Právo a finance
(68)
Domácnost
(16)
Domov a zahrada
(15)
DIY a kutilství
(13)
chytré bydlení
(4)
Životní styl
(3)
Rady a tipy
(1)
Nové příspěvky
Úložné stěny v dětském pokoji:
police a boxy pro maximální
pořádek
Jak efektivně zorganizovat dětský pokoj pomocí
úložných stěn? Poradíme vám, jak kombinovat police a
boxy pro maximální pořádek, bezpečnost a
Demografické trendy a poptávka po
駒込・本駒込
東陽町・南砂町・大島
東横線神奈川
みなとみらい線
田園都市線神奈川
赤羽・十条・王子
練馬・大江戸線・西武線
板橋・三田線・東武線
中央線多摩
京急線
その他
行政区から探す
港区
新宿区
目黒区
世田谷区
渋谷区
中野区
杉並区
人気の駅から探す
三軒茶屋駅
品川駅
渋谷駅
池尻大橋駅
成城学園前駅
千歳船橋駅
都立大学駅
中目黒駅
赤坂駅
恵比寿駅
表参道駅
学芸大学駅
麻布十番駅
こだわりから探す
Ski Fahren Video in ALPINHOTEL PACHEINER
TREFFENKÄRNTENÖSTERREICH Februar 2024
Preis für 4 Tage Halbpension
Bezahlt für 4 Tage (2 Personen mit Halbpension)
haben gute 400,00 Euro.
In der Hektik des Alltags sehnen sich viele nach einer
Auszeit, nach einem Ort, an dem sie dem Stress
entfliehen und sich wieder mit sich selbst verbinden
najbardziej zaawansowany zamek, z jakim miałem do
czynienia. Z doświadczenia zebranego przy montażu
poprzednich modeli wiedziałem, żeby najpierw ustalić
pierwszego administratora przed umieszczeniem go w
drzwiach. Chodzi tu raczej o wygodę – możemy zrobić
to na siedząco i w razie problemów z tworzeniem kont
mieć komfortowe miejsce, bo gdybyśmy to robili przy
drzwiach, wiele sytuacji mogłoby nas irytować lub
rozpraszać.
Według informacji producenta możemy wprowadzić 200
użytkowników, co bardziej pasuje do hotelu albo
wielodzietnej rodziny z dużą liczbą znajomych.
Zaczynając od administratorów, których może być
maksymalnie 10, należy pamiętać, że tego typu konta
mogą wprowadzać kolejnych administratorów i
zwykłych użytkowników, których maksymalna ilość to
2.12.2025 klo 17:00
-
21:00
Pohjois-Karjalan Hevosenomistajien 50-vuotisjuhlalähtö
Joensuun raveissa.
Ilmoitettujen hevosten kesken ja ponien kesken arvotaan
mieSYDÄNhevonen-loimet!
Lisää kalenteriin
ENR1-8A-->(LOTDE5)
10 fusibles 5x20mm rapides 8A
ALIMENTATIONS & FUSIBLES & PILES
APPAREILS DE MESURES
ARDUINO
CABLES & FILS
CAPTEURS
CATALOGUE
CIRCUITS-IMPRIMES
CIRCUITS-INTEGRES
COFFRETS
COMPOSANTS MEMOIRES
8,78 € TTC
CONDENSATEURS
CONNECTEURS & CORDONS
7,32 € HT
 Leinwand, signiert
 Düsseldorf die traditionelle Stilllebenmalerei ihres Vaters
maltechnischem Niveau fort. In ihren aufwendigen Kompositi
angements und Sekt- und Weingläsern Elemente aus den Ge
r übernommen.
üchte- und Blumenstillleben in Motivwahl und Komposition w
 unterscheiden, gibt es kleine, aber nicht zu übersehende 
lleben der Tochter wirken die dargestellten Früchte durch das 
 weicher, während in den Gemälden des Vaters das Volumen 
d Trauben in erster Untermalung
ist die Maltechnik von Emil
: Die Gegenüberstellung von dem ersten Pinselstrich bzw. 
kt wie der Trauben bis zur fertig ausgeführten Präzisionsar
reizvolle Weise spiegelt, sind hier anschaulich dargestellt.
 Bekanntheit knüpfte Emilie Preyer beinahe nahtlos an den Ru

* * * * *

**Problem statement**
Each line in the data that holds the word "CIRCUITS" must be copied.

**Task response**
CIRCUITS-IMPRIMES
CIRCUITS-INTEGRES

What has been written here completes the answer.